Le gouvernement calédonien veut un moratoire de 10 ans. Vous allez plus
loin et demandez aux États de « bannir » l’exploitation et de ne pas rédiger un code minier…

La réalité, c’est que depuis 40 ans, l’Autorité internationale des fonds marins, liée aux Nations unies, a pour mission de permettre l’exploration aux fins d’exploitation. Depuis quelques années, on travaille sur l’idée d’un code minier afin d’exploiter, soi-disant durablement, les fonds marins. Mais qu’est-ce que cela veut dire ? On ne connaît pas le fond des océans. On ne connaît donc pas les effets d’une extraction forcément violente de ce qui s’est créé à travers les millénaires, de ce qui est un puits de carbone.

Nos jeunes générations nous jugeraient avec un regard effrayé.

De plus, il n’y a pas de modèle économique. Personne, aujourd’hui, n’est prêt à se lancer dans une exploitation raisonnable des fonds marins. Et in fine, on n’en a pas besoin. Le cobalt, le nickel, le manganèse… On trouve tout cela sur terre. Des scientifiques extrêmement sérieux disent que les réserves de cobalt sont largement suffisantes. Et on est dans un mouvement contraire, de protection de l’océan.

Exploiter les fonds marins serait une folie absolue. Nos jeunes générations nous jugeraient avec un regard effrayé. Y renoncer, c’est retenir la leçon de l’histoire, la leçon des scientifiques.

Le Cluster maritime français soutient au contraire que le monde aura besoin de ces métaux.
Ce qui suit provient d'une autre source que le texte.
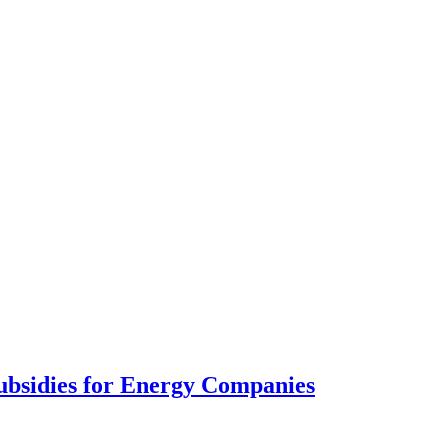
ubsidies for Energy Companies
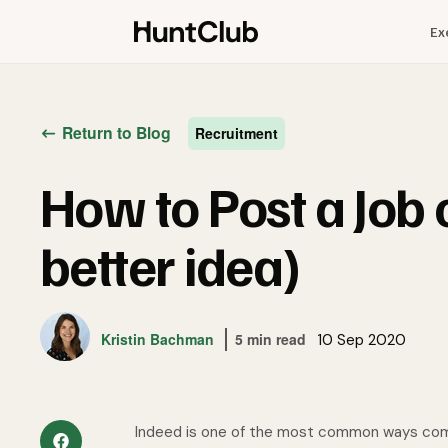
Ex
Return to Blog
Recruitment
How to Post a Job 
better idea)
Kristin Bachman
5 min read
10 Sep 2020
Indeed is one of the most common ways compa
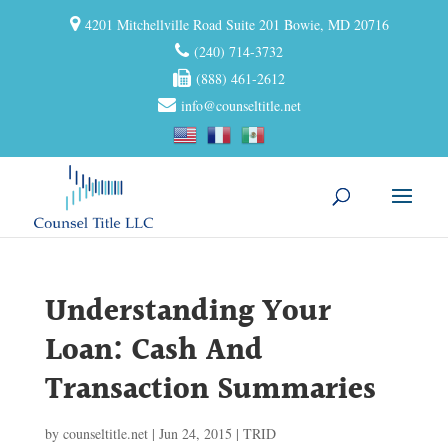
4201 Mitchellville Road Suite 201 Bowie, MD 20716
(240) 714-3732
(888) 461-2612
info@counseltitle.net
Understanding Your
Loan: Cash And
Transaction Summaries
by
counseltitle.net
|
Jun 24, 2015
|
TRID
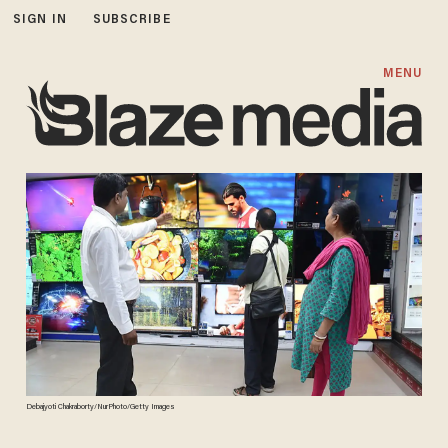
SIGN IN
SUBSCRIBE
MENU
Debajyoti Chakraborty/NurPhoto/Getty Images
Que vous inspire cette position ?

Quand le président de la République a décidé de porter la voix de l’interdiction, il a raisonnablement conclu que c’était plus sage. Le jour où nous avons décidé cela, aucune entreprise sérieuse ne nous a dit que c’était dramatique ou que nous hypothéquions l’avenir.

Que savons-nous de ce dont nous aurons besoin, si ce n’est ce que nous voulons ? Nous ne voulons pas davantage de dégâts. Il faut savoir limiter certaines productions. Les batteries, il y en a en nombre suffisant, il faut les recycler.

Avant sa position actuelle, exprimée en 2022, Emmanuel Macron a soutenu l’exploitation…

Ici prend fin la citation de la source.